■ WHAT THIS TASK INVOLVES
Where a picture appears, leave it out, and transcribe all the lines below exactly.

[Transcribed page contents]
┄┄┄┄┄┄┄┄┄┄

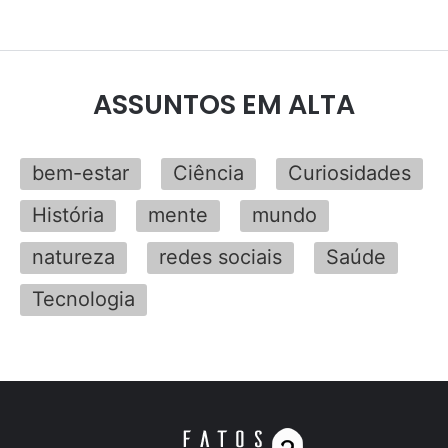
ASSUNTOS EM ALTA
bem-estar
Ciência
Curiosidades
História
mente
mundo
natureza
redes sociais
Saúde
Tecnologia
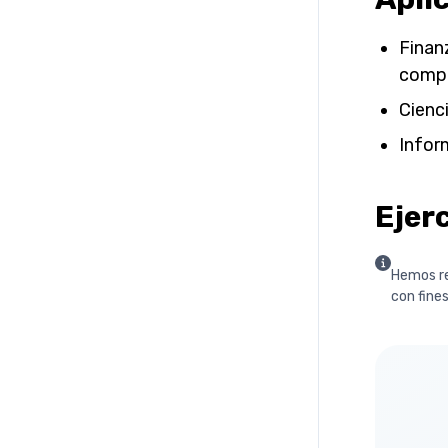
Finanz
comp
Cienc
Inform
Ejerc
Hemos re
con fines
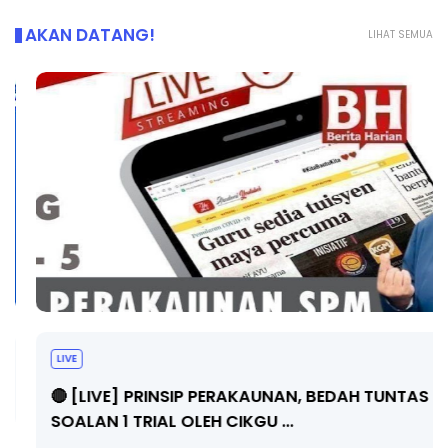
AKAN DATANG!
LIHAT SEMUA
LIVE
🔴 [LIVE] PRINSIP PERAKAUNAN, BEDAH TUNTAS
SOALAN 1 TRIAL OLEH CIKGU ...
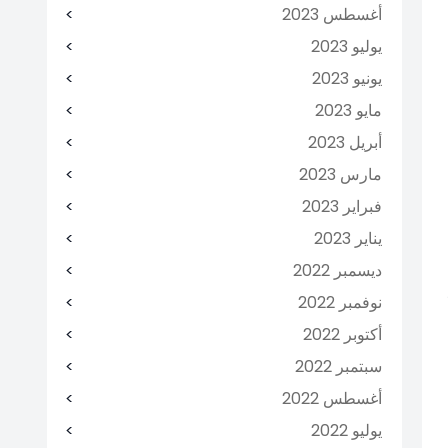
أغسطس 2023
يوليو 2023
يونيو 2023
مايو 2023
أبريل 2023
مارس 2023
فبراير 2023
يناير 2023
ديسمبر 2022
نوفمبر 2022
أكتوبر 2022
سبتمبر 2022
أغسطس 2022
يوليو 2022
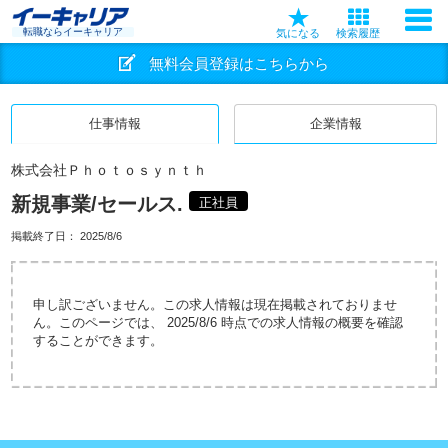
転職ならイーキャリア
気になる
検索履歴
無料会員登録はこちらから
仕事情報
企業情報
株式会社Ｐｈｏｔｏｓｙｎｔｈ
新規事業/セールス.
正社員
掲載終了日：
2025/8/6
申し訳ございません。この求人情報は現在掲載されておりませ
ん。このページでは、 2025/8/6 時点での求人情報の概要を確認
することができます。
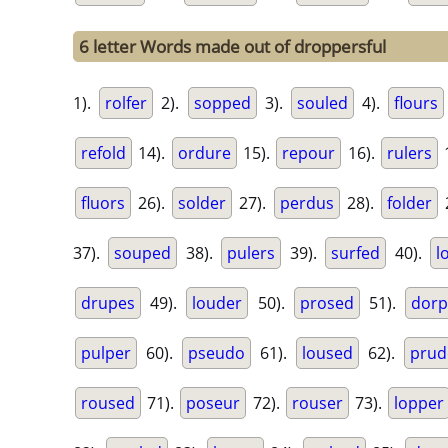
6 letter Words made out of droppersful
1).
rolfer
2).
sopped
3).
souled
4).
flours
refold
14).
ordure
15).
repour
16).
rulers
fluors
26).
solder
27).
perdus
28).
folder
37).
souped
38).
pulers
39).
surfed
40).
l
drupes
49).
louder
50).
prosed
51).
dorp
pulper
60).
pseudo
61).
loused
62).
prud
roused
71).
poseur
72).
rouser
73).
lopper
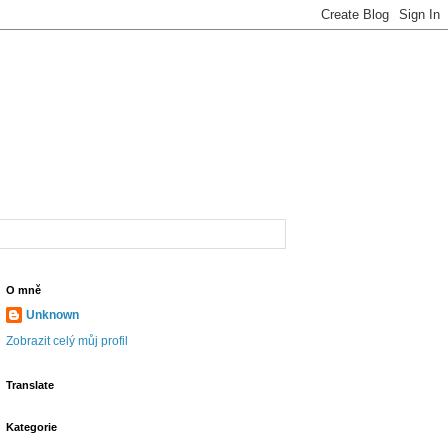
O mně
Unknown
Zobrazit celý můj profil
Translate
Kategorie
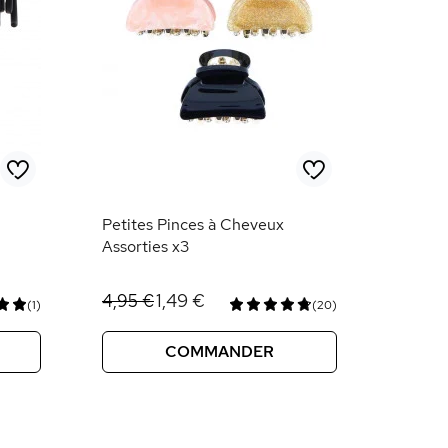
Petites Pinces à Cheveux
Assorties x3
1,49 €
4,95 €
(1)
(20)
COMMANDER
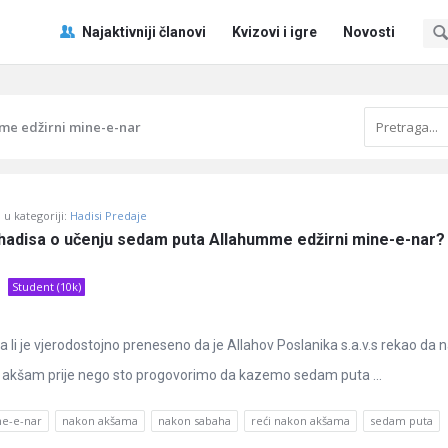
Pitaj
Pitaj
Najaktivniji članovi
Kvizovi i igre
Novosti
Učene
Učene
®
®
Navigacija
me edžirni mine-e-nar
u kategoriji:
Hadisi Predaje
hadisa o učenju sedam puta Allahumme edžirni mine-e-nar?
Student (10k)
 li je vjerodostojno preneseno da je Allahov Poslanika s.a.v.s rekao da 
i akšam prije nego sto progovorimo da kazemo sedam puta ...
ne-e-nar
nakon akšama
nakon sabaha
reći nakon akšama
sedam puta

┄┄┄┄┄┄┄┄┄┄

■ TASK OUTPUT
ASSUNTOS EM ALTA
bem-estar
Ciência
Curiosidades
História
mente
mundo
natureza
redes sociais
Saúde
Tecnologia
Finanz
comp
Cienc
Inform
Ejerc
Hemos re
con fines
AKAN DATANG!
LIHAT SEMUA
LIVE
🔴 [LIVE] PRINSIP PERAKAUNAN, BEDAH TUNTAS
SOALAN 1 TRIAL OLEH CIKGU ...
أغسطس 2023
يوليو 2023
يونيو 2023
مايو 2023
أبريل 2023
مارس 2023
فبراير 2023
يناير 2023
ديسمبر 2022
نوفمبر 2022
أكتوبر 2022
سبتمبر 2022
أغسطس 2022
يوليو 2022
転職ならイーキャリア
気になる
検索履歴
無料会員登録はこちらから
仕事情報
企業情報
株式会社Ｐｈｏｔｏｓｙｎｔｈ
新規事業/セールス.
正社員
掲載終了日：
2025/8/6
申し訳ございません。この求人情報は現在掲載されておりませ
ん。このページでは、 2025/8/6 時点での求人情報の概要を確認
することができます。
6 letter Words made out of droppersful
1).
rolfer
2).
sopped
3).
souled
4).
flours
refold
14).
ordure
15).
repour
16).
rulers
fluors
26).
solder
27).
perdus
28).
folder
37).
souped
38).
pulers
39).
surfed
40).
l
drupes
49).
louder
50).
prosed
51).
dorp
pulper
60).
pseudo
61).
loused
62).
prud
roused
71).
poseur
72).
rouser
73).
lopper
O mně
Unknown
Zobrazit celý můj profil
Translate
Kategorie
Petites Pinces à Cheveux
Assorties x3
1,49 €
4,95 €
(1)
(20)
COMMANDER
Pitaj
Pitaj
Najaktivniji članovi
Kvizovi i igre
Novosti
Učene
Učene
®
®
Navigacija
me edžirni mine-e-nar
u kategoriji:
Hadisi Predaje
hadisa o učenju sedam puta Allahumme edžirni mine-e-nar?
Student (10k)
 li je vjerodostojno preneseno da je Allahov Poslanika s.a.v.s rekao da 
i akšam prije nego sto progovorimo da kazemo sedam puta ...
ne-e-nar
nakon akšama
nakon sabaha
reći nakon akšama
sedam puta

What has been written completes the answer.